While you’re chopping those leaves, breathe deeply: rosemary’s sharp, clean scent can boost your mood, according to research. Previous studies also show that rosemary can enhance memory and boost alertness. “I love using a woody rosemary stalk as a skewer for grilling vegetables,” says Los Angeles – based registered dietitian Sharon Palmer, author of The Plant-Powered Diet.
Use it: Boost the flavor of meat dishes like lamb, chicken and pork, or add it to a mocktail.
Tip: Freeze sprigs of rosemary in ice cubes for a beautiful addition to sparkling water.
Packed with vitamins, minerals and antioxidants, basil is one of the healthiest herbs, says Keyrsten McEwan, a registered holistic nutritionist at Integrative Healing Arts in Vancouver, Canada. Just two tablespoons contain 27 percent of your recommended daily dose of vitamin K, which helps build bones.
Craving a good night’s rest? Eat your pesto. “Basil is a great source of magnesium, which is touted as ‘nature’s relaxant’ because it promotes good sleep, relaxes muscles and aids in stress management,” says McEwan.
Use it: Delicious with most vegetables, especially in tomato-based dishes.
This herb has been used medicinally for thousands of years: ancient Egyptians used it as a painkiller, the Greeks covered their eyes with dill to improve their sleep, and Roman soldiers believed dill helped to heal wounds. Dill is also a “carminative,” meaning it helps to relieve indigestion and intestinal tract spasms.

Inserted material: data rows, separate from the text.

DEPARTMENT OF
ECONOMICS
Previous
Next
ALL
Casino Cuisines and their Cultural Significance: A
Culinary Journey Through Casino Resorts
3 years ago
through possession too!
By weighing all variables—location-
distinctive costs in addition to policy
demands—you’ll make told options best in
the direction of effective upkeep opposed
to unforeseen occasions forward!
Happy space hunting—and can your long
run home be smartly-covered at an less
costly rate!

Use it: Brighten the flavor of lighter dishes like fish, chicken, salad, vegetables and yogurt-based dips or sauces.
“Oregano is a powerful natural antibiotic and anti-inflammatory,” says certified nutritionist Nancy Guberti, who specializes in functional medicine and healthy weight management. “It’s a great source of antioxidants that prevent cellular damage. In fact, it has more antioxidant activity than most fruits and vegetables,” she adds.
What’s more, a study published in the American Journal of Clinical Nutrition showed that oregano added to ground beef during cooking reduced the formation of malondialdehyde, a compound linked to cancer and heart disease.
Use it: Perfect for punching up beef and pasta dishes.
There are two types of tarragon: Russian and French. French tarragon has a stronger, sweeter flavor with a hint of licorice, and is more commonly used for culinary purposes than its bitter cousin. But both varieties are high in vitamins A and C, and can aid digestion.
Use it: Take sauces, marinades and salad dressings to the next level.